Theme park enthusiasts at Happy Valley Tianjin can now enjoy an immersive, multisensory virtual reality journey inside the park’s XD Motion Cinema. Located an hour and a half southeast of Beijing and situated in the park’s Viking Harbor land, the 60-seat theater, designed by Canada’s Triotech, integrates 3D stereoscopic graphics and visual effects.

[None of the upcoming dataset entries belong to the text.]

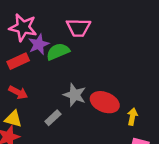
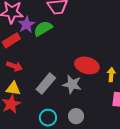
gray star: (75, 95) -> (72, 84), moved
gray rectangle: (53, 118) -> (46, 84), size x1.5

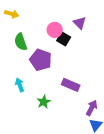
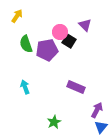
yellow arrow: (12, 14) -> (17, 16), turned -72
purple pentagon: (41, 60) -> (47, 50), moved, turned -30
green star: (44, 102) -> (54, 122), moved

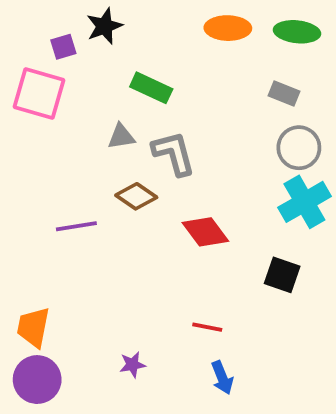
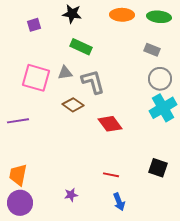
black star: (104, 26) -> (72, 14), moved, turned 30
pink square: (39, 93) -> (36, 78), moved
purple line: (76, 226) -> (18, 121), moved
black square: (282, 275) -> (158, 168), moved

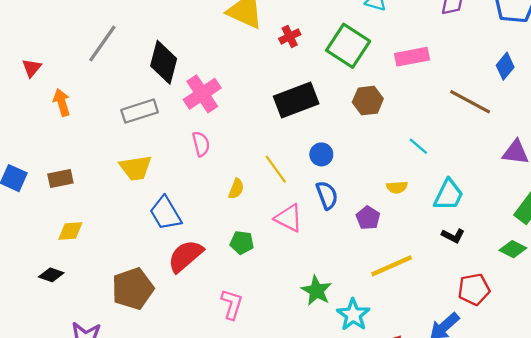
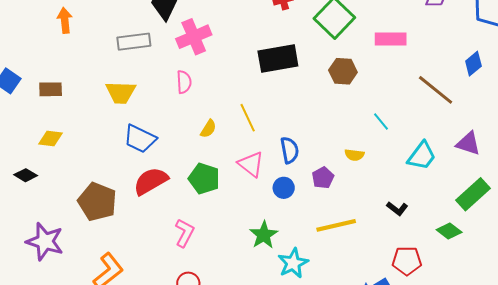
blue circle: (321, 154) -> (284, 188), moved
cyan trapezoid: (449, 195) -> (422, 156), moved
blue trapezoid: (165, 213) -> (140, 139), turned -44
green pentagon: (242, 243) -> (204, 179), size x1.4
brown pentagon: (133, 289) -> (97, 202), turned 30

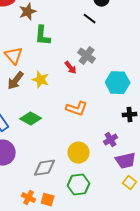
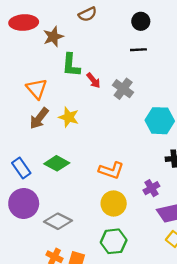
black line: (90, 19) -> (138, 50), moved, turned -40
red arrow: (71, 68) -> (93, 80), moved
orange L-shape: (77, 109) -> (111, 170), moved
gray diamond: (45, 168) -> (58, 221), moved, turned 35

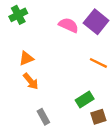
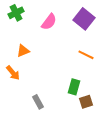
pink semicircle: (69, 25) -> (49, 22), moved, turned 102
orange arrow: (31, 81) -> (13, 73), moved
green rectangle: (85, 100) -> (74, 87), turned -42

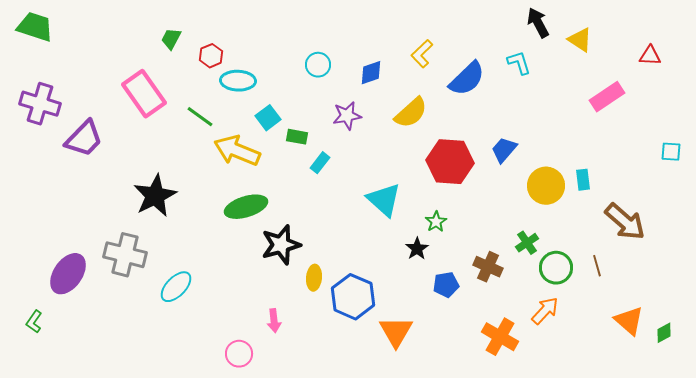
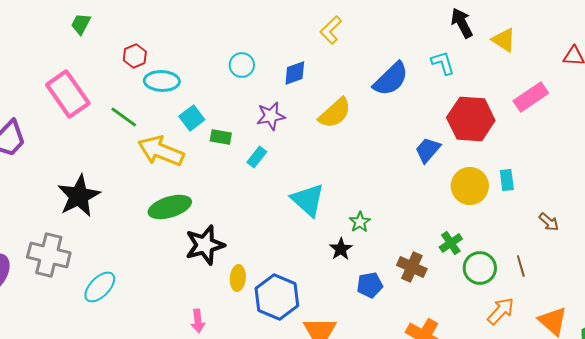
green trapezoid: (171, 39) -> (81, 24), moved
yellow L-shape: (422, 54) -> (331, 30), moved
red hexagon: (450, 162) -> (471, 119), moved
cyan rectangle: (320, 163) -> (257, 157), moved
brown arrow: (625, 222) -> (549, 222), size x0.5
orange arrow: (545, 311) -> (501, 311), moved

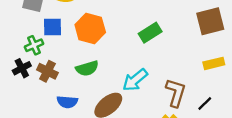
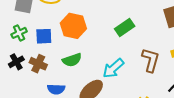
blue square: (52, 27) -> (44, 36), moved
green cross: (34, 45) -> (19, 33), moved
brown L-shape: (176, 93) -> (151, 60), moved

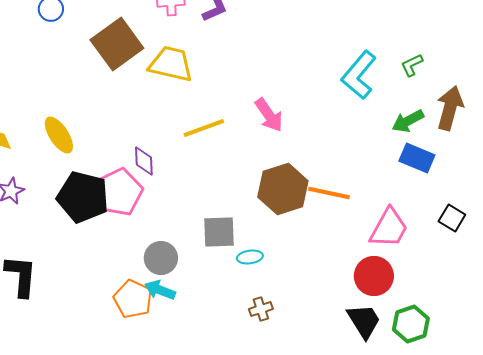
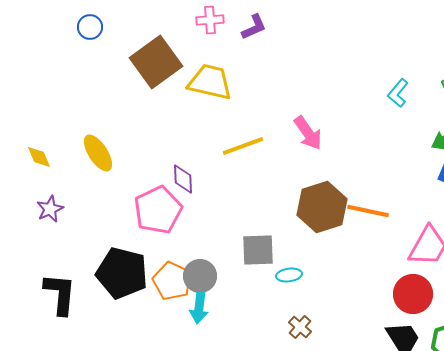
cyan L-shape: (359, 75) -> (398, 93), size x0.6
black pentagon: (83, 197) -> (122, 273), moved
cyan arrow: (160, 290) -> (199, 308), turned -104
orange pentagon: (133, 299) -> (172, 281), moved
brown cross: (261, 309) -> (300, 327), turned -30

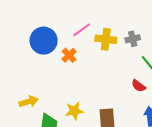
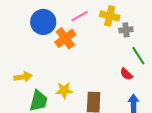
yellow cross: (106, 39) -> (110, 16), moved
orange cross: (69, 55) -> (65, 38), size x1.5

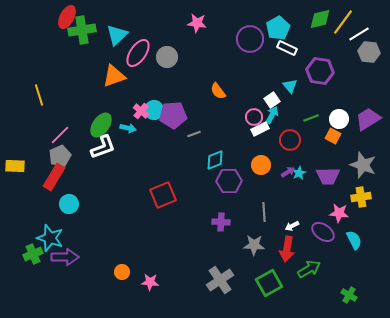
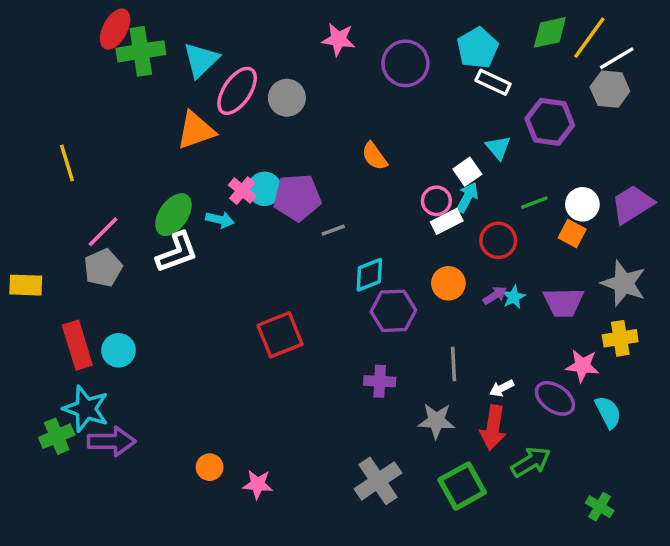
purple circle: (250, 39) -> (405, 63), moved
gray hexagon: (369, 52) -> (610, 89), moved
red rectangle: (54, 177) -> (77, 345), moved, turned -48

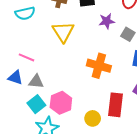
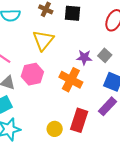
purple star: (107, 21) -> (84, 57), moved
pink hexagon: (61, 103) -> (32, 74), moved

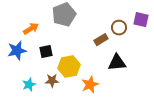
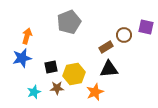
orange arrow: (31, 29) -> (27, 36), moved, turned -42
black square: (46, 52) -> (51, 67), moved
black triangle: (117, 63) -> (109, 69), moved

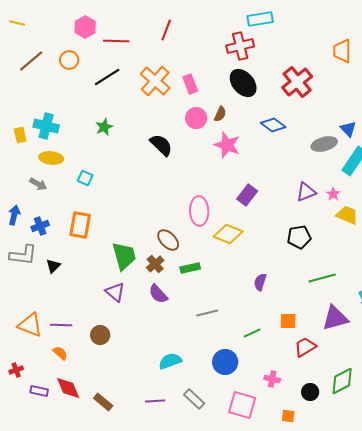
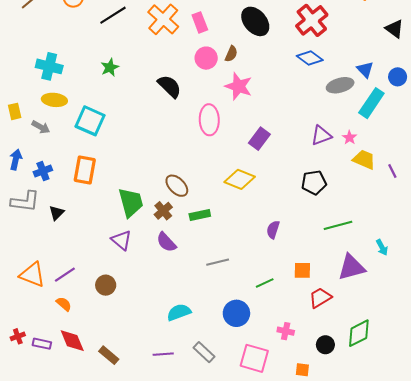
blue diamond: (273, 125) -> (310, 58), moved
yellow rectangle: (20, 135) -> (15, 111), moved
cyan square: (85, 178) -> (90, 121), size x1.8
pink ellipse: (199, 211) -> (209, 120), moved
purple line: (61, 325) -> (65, 275), turned -35
red cross: (16, 370) -> (18, 336), moved

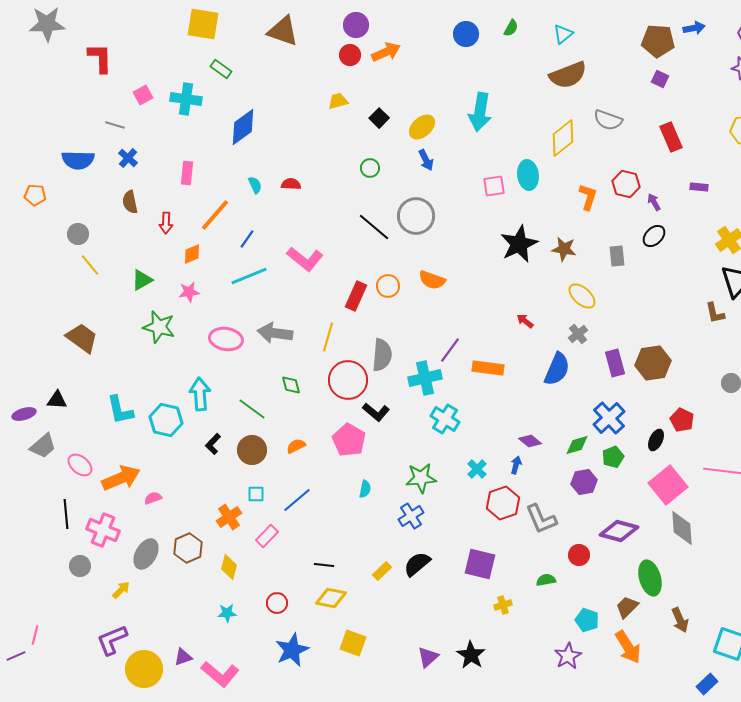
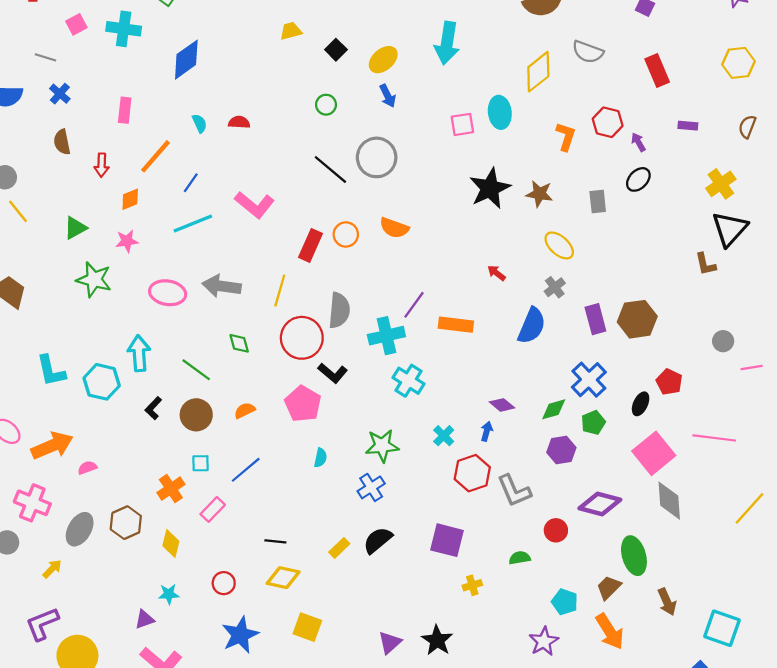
purple triangle: (183, 657) -> (145, 619), moved

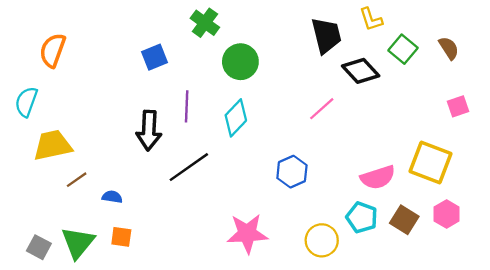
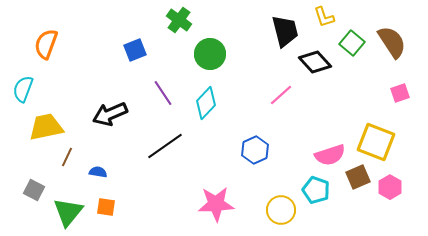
brown semicircle: (449, 48) -> (392, 42), size x1.6
purple line: (187, 106) -> (163, 93), turned -36
black arrow: (149, 130) -> (110, 114), moved, turned 64
brown line: (77, 180) -> (67, 157), turned -30
brown square: (404, 220) -> (358, 177), moved, turned 35
gray square: (39, 247) -> (34, 190), moved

The Tianjin theater is the ninth Triotech cinema purchased by Happy Valley’s parent company, the Overseas Chinese Town Group (OCT). It is a popular offering, thanks to its high hourly throughput and broad family appeal. Triotech also offers a library of more than 40 films—including bur-rowing into haunted mines, speedy hover chases, and a journey through the center of the earth—enabling parks like Happy Valley to rotate content on a regular basis, providing fresh attractions for returning guests.
To Hell and Back: A Museum Experience in Singapore
Razeen Chan, director for research and consultancy with Singapore History Consultants and Journeys Tours and Travel Services, compares the Mexican Day of the Dead with the Chinese Ghost Month in the newly opened Hell’s Museum.
The SG$1.8 million project, situated inside Singapore’s Haw Par Villa, is billed as the “only attraction in the world dedicated to death and the afterlife.” Haw Par Villa, formerly known as Tiger Balm Garden, is widely known for its depiction of the Ten Courts of Hell, a series of dioramas built after World War II, which present graphic representations of sins and punishments in the afterlife.
Hell’s Museum builds on this tradition, but also showcases comparative insights of how death and the afterlife are viewed across religions, cultures, and time. Journeys, which was appointed in 2015 by the Singapore government to operate Haw Par Villa, plans to invest more in the park over the next few years.